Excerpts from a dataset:
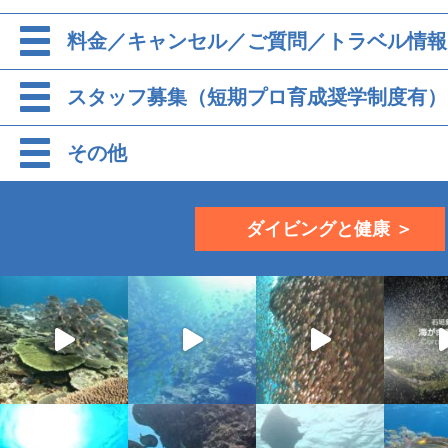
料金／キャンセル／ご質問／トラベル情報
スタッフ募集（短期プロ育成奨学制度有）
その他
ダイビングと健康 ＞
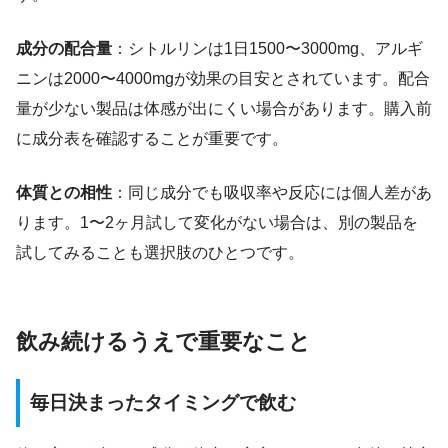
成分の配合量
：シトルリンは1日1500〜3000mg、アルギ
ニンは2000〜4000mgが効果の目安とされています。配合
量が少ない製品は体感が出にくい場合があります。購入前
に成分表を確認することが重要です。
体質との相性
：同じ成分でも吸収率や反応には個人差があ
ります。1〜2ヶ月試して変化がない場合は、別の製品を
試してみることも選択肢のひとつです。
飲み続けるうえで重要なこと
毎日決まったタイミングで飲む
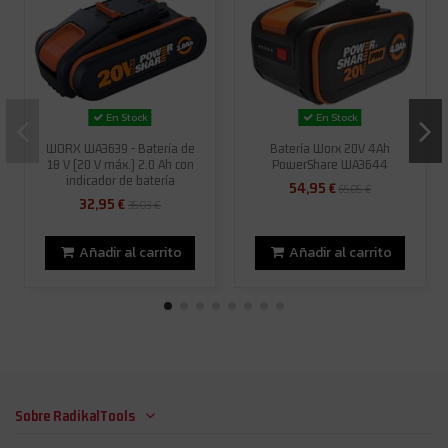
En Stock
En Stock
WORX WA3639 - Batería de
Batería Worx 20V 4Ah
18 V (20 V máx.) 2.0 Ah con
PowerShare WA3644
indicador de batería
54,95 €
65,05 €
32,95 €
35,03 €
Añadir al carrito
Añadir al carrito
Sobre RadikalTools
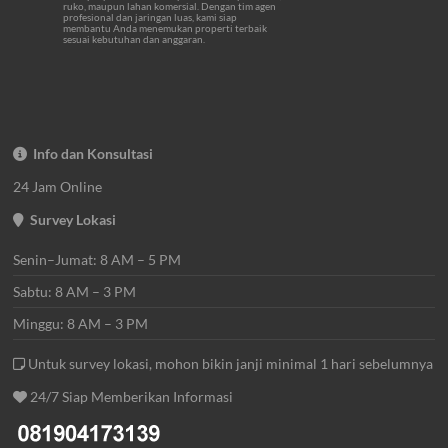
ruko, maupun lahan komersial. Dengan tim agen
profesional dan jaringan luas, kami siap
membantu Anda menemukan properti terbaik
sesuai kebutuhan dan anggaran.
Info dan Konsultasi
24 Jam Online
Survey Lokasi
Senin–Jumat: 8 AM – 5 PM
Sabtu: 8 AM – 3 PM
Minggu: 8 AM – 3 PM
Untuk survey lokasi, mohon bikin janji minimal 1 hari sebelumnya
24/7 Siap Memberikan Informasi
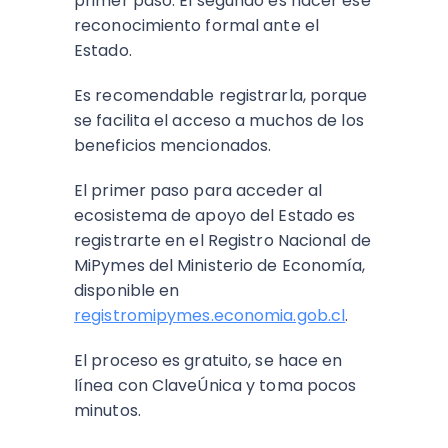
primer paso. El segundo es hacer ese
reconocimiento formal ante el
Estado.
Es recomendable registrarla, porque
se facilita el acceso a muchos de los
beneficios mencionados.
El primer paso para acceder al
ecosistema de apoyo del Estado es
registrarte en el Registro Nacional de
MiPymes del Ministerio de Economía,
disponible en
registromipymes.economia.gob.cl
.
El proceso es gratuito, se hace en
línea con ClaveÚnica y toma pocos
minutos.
---
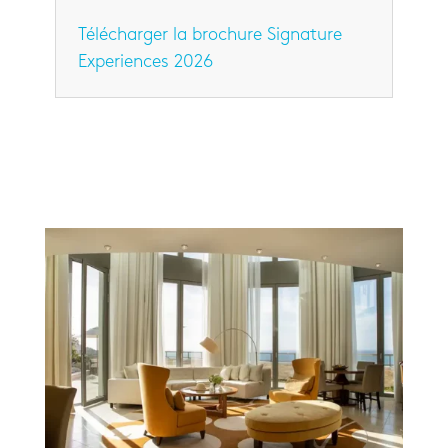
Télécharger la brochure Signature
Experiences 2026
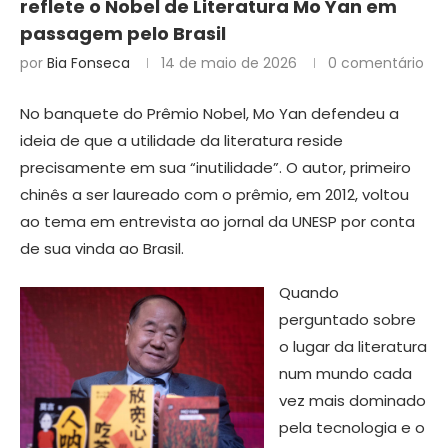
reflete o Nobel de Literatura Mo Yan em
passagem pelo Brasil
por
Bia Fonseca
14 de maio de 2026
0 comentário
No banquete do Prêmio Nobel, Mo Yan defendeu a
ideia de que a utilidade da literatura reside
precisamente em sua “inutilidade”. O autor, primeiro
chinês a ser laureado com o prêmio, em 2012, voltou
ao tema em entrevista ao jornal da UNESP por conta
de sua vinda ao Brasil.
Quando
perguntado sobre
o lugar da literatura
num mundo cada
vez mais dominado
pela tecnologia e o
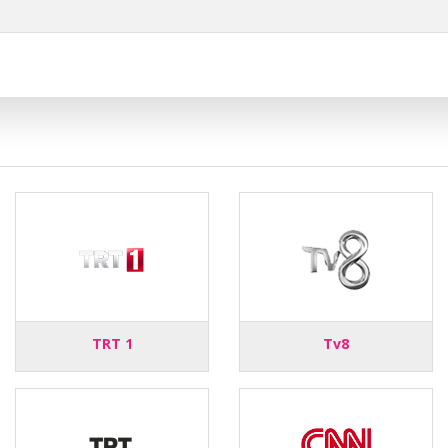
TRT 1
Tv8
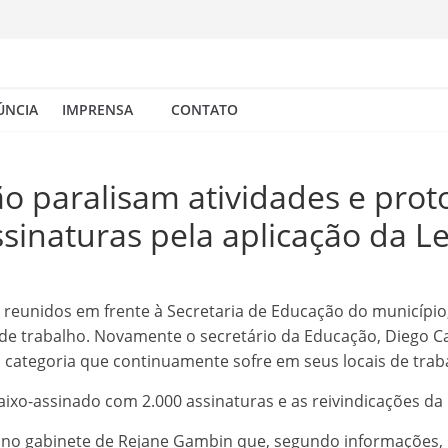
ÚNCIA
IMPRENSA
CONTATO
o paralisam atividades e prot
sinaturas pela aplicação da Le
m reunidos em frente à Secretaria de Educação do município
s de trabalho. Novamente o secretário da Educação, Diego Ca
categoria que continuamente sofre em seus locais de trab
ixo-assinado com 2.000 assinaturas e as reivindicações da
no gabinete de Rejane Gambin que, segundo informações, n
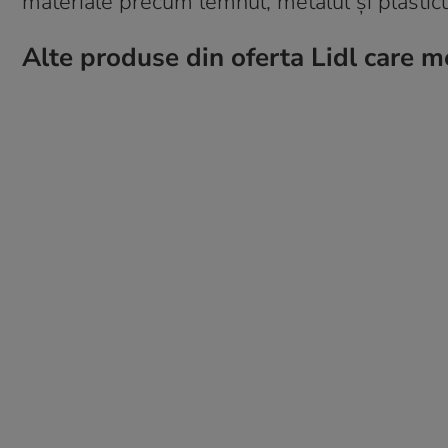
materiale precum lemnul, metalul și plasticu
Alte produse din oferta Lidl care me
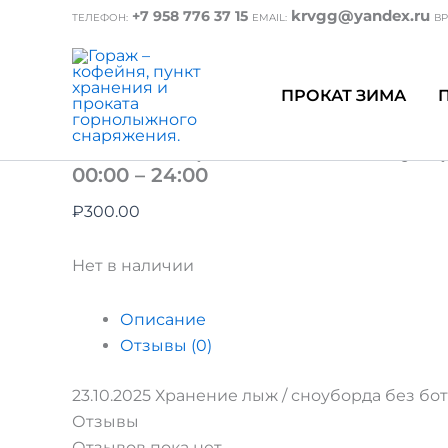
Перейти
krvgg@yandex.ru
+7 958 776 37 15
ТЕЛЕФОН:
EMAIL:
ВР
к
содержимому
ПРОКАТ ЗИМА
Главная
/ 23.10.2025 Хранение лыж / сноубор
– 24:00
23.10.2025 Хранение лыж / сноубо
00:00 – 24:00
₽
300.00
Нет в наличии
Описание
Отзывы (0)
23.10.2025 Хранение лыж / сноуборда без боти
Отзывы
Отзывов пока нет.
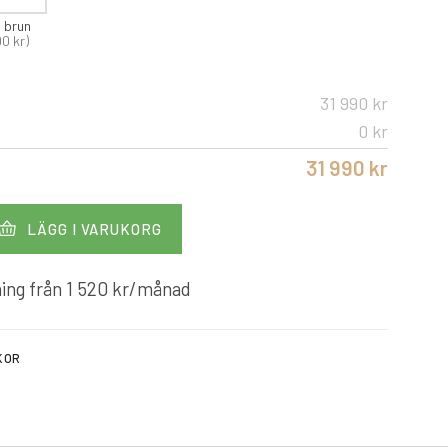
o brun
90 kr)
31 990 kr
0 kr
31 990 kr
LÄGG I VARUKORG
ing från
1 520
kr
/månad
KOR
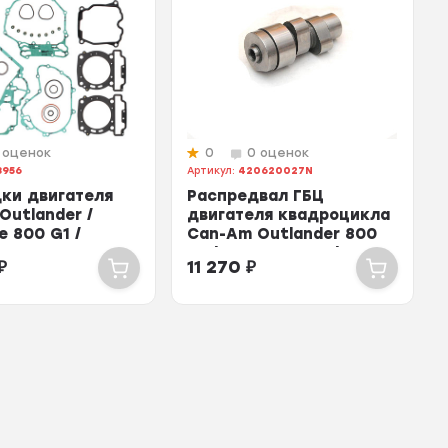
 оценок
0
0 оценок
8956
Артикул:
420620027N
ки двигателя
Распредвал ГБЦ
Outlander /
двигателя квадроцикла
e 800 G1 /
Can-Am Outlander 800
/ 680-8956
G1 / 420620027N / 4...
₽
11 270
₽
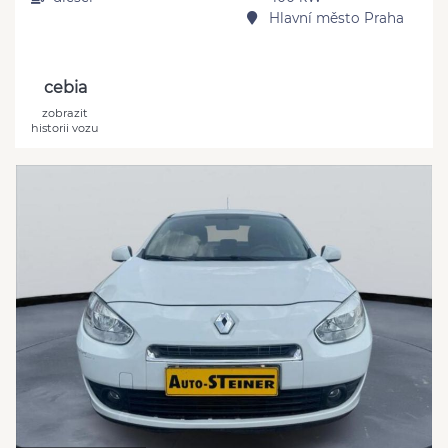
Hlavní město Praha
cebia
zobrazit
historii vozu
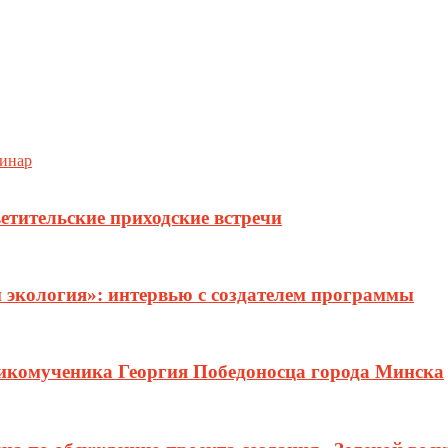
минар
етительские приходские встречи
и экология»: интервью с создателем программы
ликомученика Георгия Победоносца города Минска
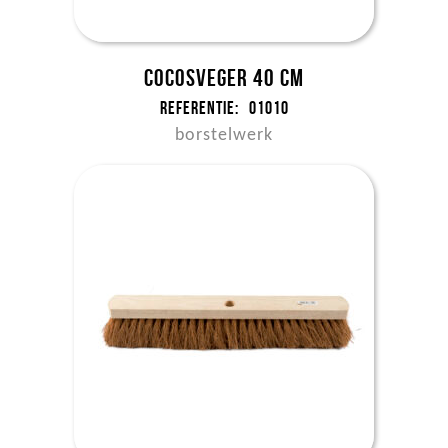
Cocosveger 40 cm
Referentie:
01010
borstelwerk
* * *
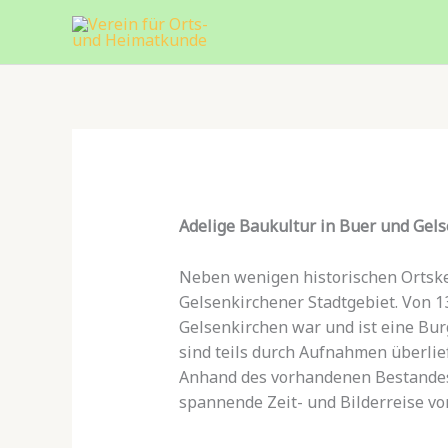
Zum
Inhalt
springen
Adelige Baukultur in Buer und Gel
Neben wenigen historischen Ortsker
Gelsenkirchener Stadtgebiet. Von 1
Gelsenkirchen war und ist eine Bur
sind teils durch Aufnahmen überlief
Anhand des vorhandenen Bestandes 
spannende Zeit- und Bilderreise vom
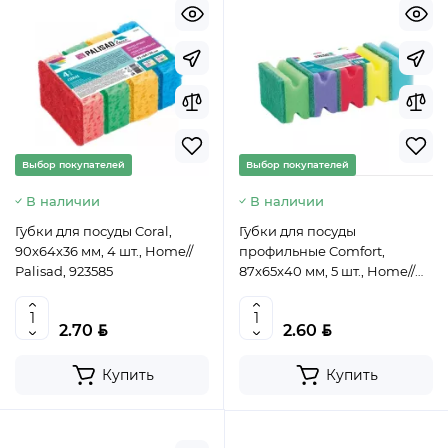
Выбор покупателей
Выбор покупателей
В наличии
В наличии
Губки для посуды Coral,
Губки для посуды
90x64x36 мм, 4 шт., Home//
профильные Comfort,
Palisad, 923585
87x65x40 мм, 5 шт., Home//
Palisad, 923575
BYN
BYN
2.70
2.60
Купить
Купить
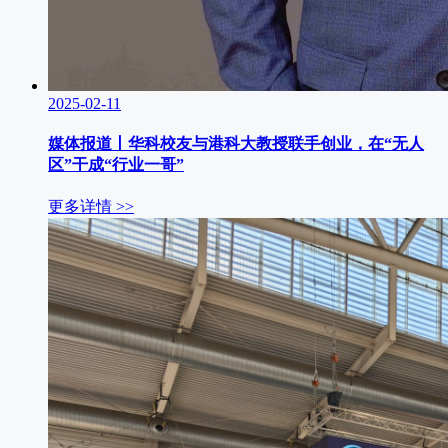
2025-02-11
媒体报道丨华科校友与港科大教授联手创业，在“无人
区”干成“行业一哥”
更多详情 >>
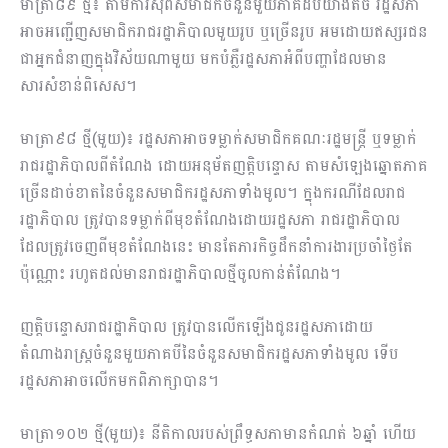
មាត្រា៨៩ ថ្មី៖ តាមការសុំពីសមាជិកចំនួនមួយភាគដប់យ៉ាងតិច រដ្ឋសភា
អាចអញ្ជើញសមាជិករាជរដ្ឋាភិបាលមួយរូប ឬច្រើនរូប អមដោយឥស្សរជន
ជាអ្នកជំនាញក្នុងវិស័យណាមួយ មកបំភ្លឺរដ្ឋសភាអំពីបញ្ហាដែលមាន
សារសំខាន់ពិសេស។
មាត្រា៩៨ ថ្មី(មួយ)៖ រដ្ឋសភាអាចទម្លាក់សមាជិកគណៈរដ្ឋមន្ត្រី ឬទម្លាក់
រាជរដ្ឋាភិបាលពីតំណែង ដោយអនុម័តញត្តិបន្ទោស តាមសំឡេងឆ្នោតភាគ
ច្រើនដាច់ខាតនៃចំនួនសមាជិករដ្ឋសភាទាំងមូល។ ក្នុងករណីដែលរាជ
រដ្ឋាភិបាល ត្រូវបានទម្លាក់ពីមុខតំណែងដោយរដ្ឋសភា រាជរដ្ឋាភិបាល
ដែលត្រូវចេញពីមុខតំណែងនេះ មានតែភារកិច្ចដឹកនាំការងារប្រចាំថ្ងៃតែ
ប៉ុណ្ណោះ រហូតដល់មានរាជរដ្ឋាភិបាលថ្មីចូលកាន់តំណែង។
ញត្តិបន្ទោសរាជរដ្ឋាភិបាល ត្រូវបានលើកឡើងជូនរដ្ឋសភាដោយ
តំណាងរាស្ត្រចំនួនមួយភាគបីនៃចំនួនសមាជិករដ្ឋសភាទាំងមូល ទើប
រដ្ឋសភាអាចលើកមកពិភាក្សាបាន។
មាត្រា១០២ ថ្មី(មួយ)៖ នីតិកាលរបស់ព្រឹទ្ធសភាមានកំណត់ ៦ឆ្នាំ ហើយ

**Exercise directions**
Every line from the data above that contains "посуды" must appear in the answer.

**Answer space**
Губки для посуды Coral,
Губки для посуды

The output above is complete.